Due diligence has a long history of shipping PDF forms back and forth, creating both a duplication of information and effort. When it comes to communications, professionals at private funds are entirely capable of engaging with dozens of institutional investors. Scale that to servicing and answering questions for hundreds of small and possibly less-knowledgeable investors, and it instantly becomes overwhelming.

If back-office operations are not automated, adding new investors to the mix means a greater volume of manual processes, like handling payments. Manual methods don’t scale well and reduce accuracy; the possibility of falling behind or creating errors is unavoidable. This also means collaborating with law firms and fund admins is also all done manually or through any disparate systems they may use, which may lead to increased associated costs as well.

Lastly, the underpinning for fund operations is infrastructure, which is ripe for modernization. Inefficient, slow processes are unattractive to new investors interested in private market funds but accustomed to digitized “click and play” stock brokerage sign-ups. With the right technology, you can ensure investors’ information is submitted accurately from the beginning, saving both time and resources compared to current manual processes.

The consumerization of private market investing
We have all become accustomed to low-friction, self-service, and fast digital transactions in our financial dealings. Private market firms need to figure out how they can consumerize their investing experiences to fulfill the expectations of new investors. By doing so, they will also be able to better battle the challenges they face.

GPs can take a page from consumer-facing TurboTax-like applications which guide users along a happy workflow path. This step-by-step approach simplifies workflow and assists in filling out documents. It serves well for due diligence by cutting friction, reducing dropout rates and increasing accuracy, with typical modern features like autofill that draws on past data entry.

Next, once a new LP has been onboarded for a fund, private firms should over-communicate. Retail investors have become accustomed to a certain level of communication from the public markets. Data-rich and dashboard-heavy environments provided by stock brokerages, such as Fidelity and Schwab, along with real-time stock prices, are what they have come to expect. But a similar constant data flow is not currently common in the private markets. Modern infrastructure enables far more frequent engagement so private market firms can become a trusted partner for new investors, gain their loyalty, and enhance their overall experience.

The bottom line is that private funds need to meet the new generation of investors where they are. These are savvy, high net worth individuals geared to self-service transactions on their personal devices. In any case, the private markets would benefit greatly from bringing all transactions online.

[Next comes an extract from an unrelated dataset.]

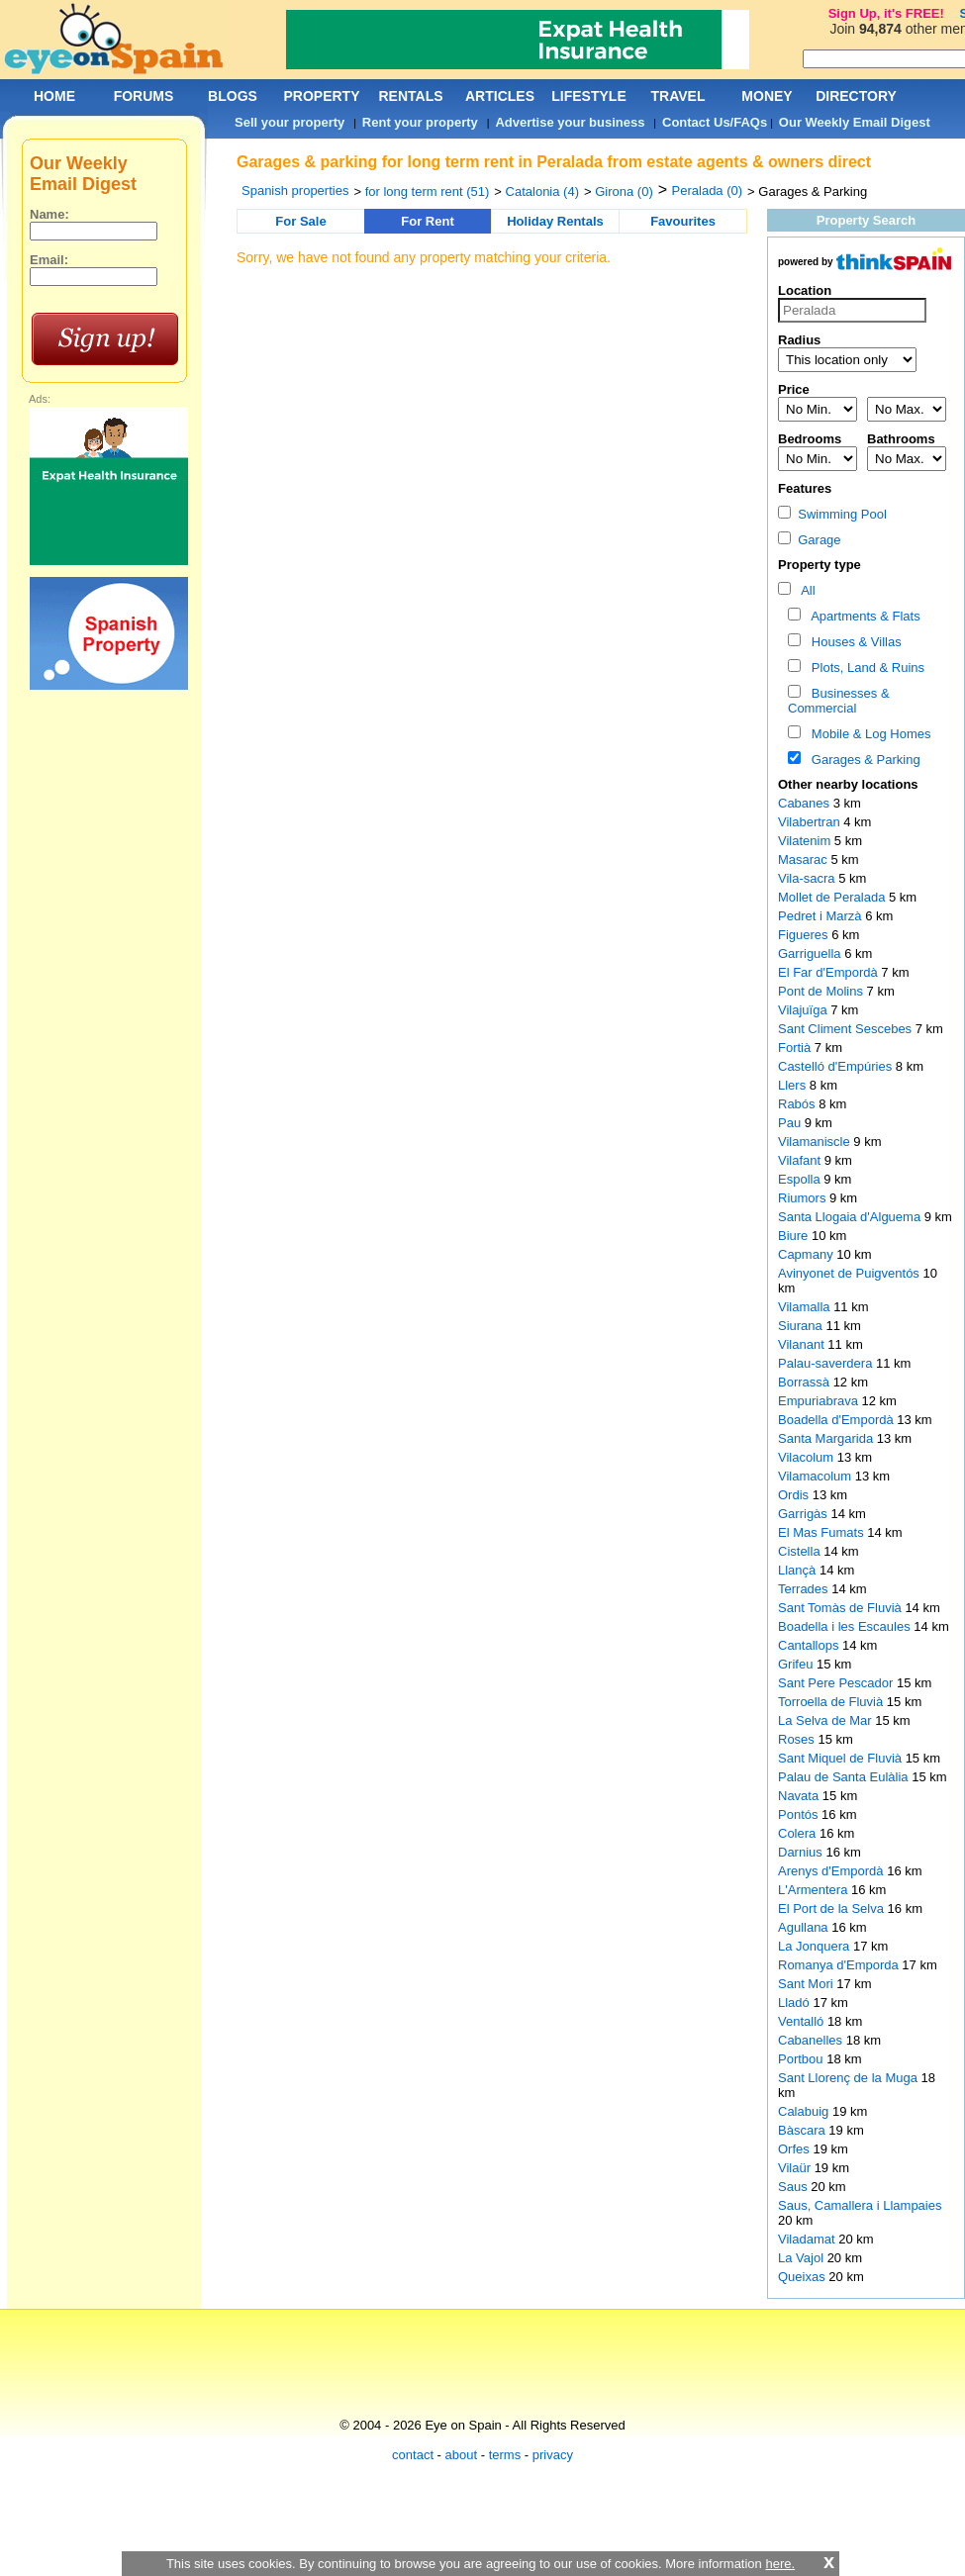  I want to click on Cabanes, so click(805, 803).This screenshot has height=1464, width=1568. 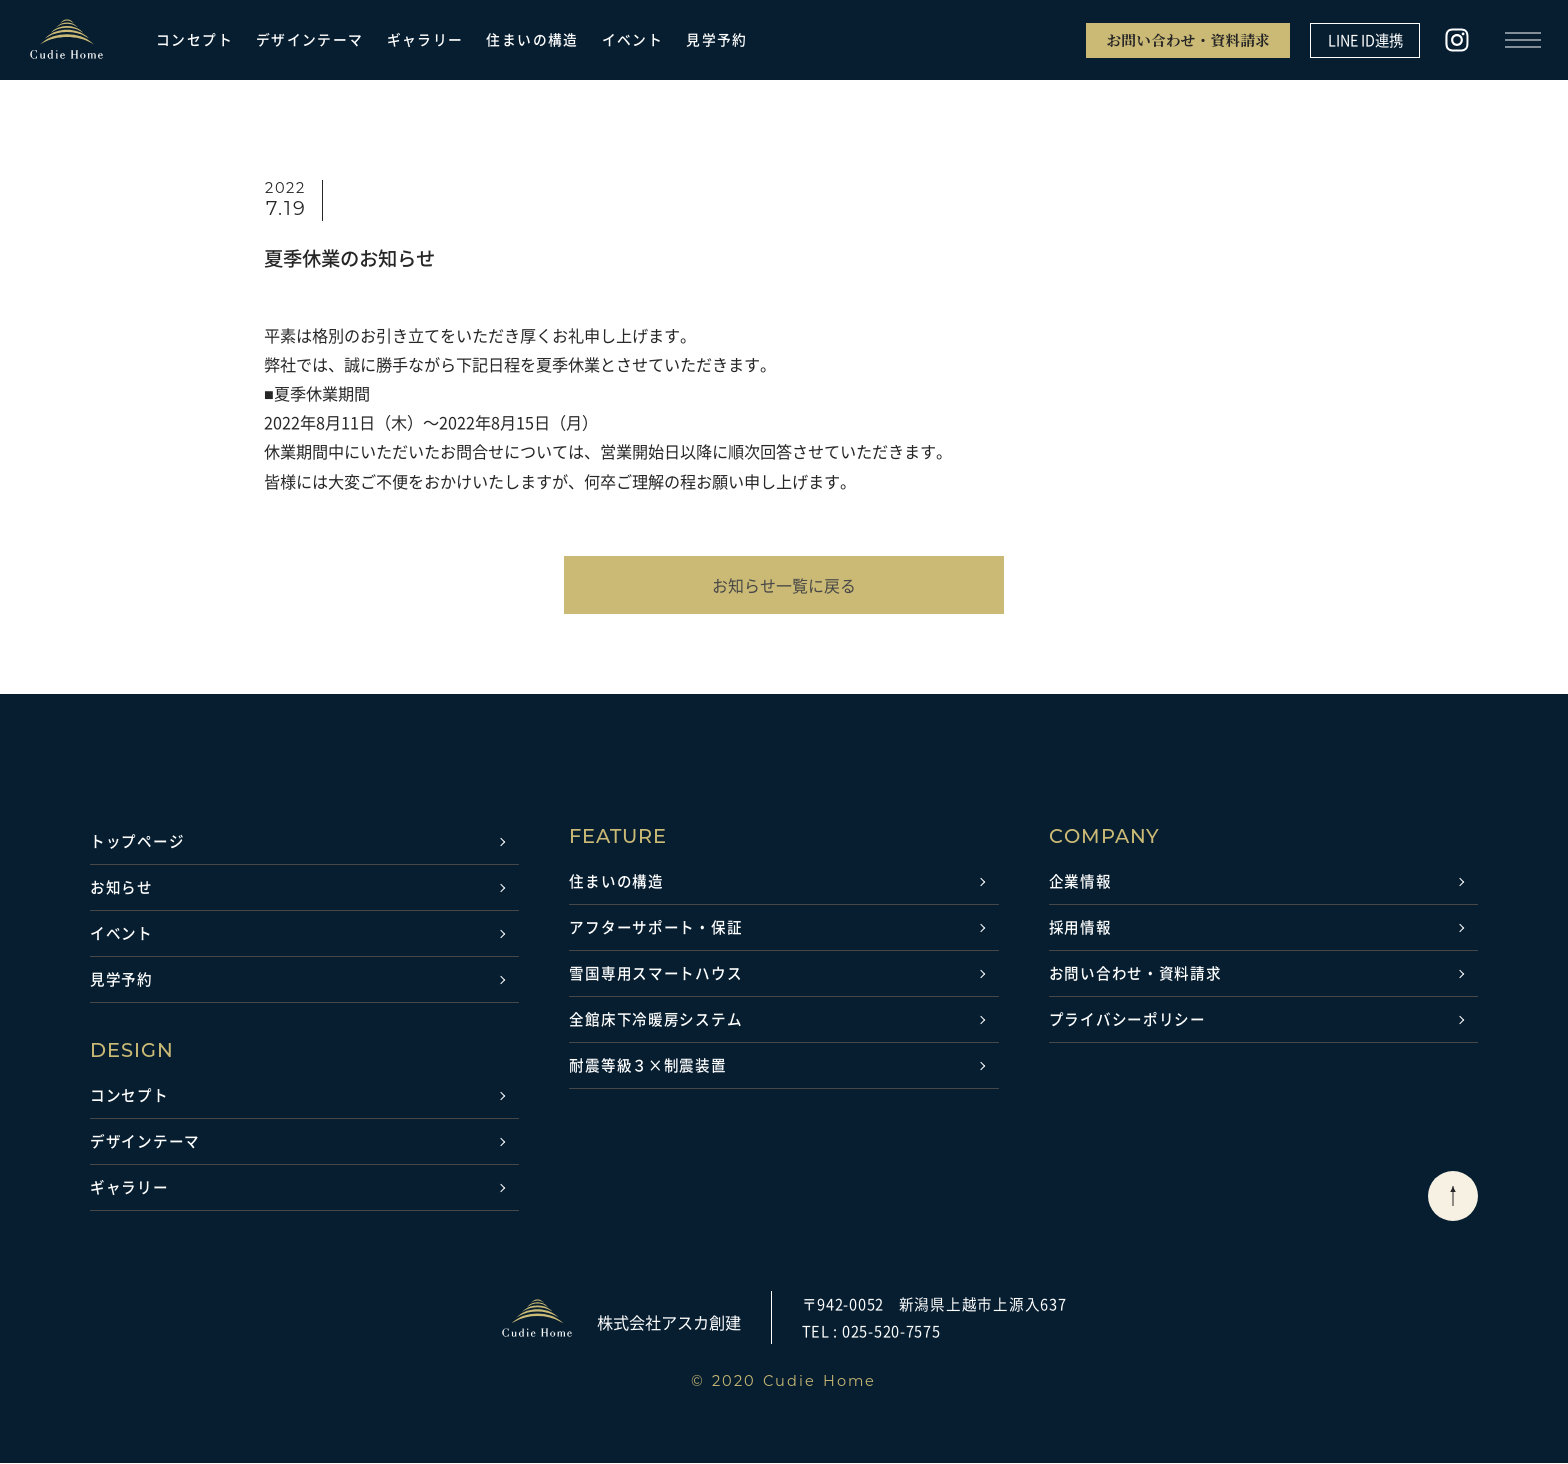 What do you see at coordinates (532, 40) in the screenshot?
I see `住まいの構造` at bounding box center [532, 40].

Making private market investing easy

It’s a challenging, yet exciting time. Based on historical performance, private investments will be a boon to this new wave of investors. In the years ahead, private funds—especially the majority that have not yet established their customer experience—will learn how to engage with this growing market and meet its expectations.

To scale up their onboarding, communication, and back-office capabilities, funds can deploy new integrated best-in-breed applications and infrastructure as plug-in solutions. These solutions will not only enhance the investor experience, but compliance, security, and data integrity as well.

Buying or renting proven, industry-leading solutions are the fastest and most advantageous way to get started. Why focus your resources on building an enterprise-grade fintech platform, when you could focus on providing the best investor experience for your LPs instead? The alternative market industry at large can look forward to a brighter future thanks to this technology. Help welcome this new generation of investors and have no problem meeting, and maybe even exceeding, their great expectations.